## To do
Look through the listing below, and wherever a line has the string "любви", pull it out.

- - - - - - -

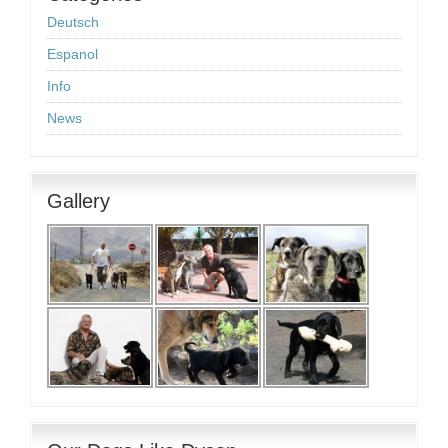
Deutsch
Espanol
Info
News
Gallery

- - - - - - -

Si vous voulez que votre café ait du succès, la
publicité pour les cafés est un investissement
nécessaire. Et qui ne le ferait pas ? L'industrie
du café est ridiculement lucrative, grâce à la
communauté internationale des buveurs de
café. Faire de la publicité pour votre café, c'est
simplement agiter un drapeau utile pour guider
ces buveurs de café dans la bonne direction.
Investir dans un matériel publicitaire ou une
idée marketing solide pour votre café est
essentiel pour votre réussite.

- - - - - - -

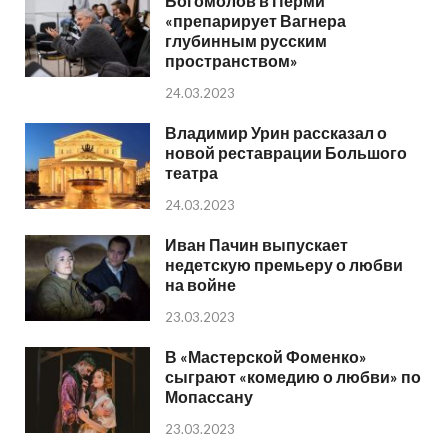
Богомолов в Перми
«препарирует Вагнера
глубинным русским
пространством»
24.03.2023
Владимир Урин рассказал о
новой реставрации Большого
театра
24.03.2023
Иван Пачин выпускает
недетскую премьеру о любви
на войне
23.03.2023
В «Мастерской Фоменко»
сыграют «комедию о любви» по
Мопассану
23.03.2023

- - - - - - -

## Finished exercise
недетскую премьеру о любви
сыграют «комедию о любви» по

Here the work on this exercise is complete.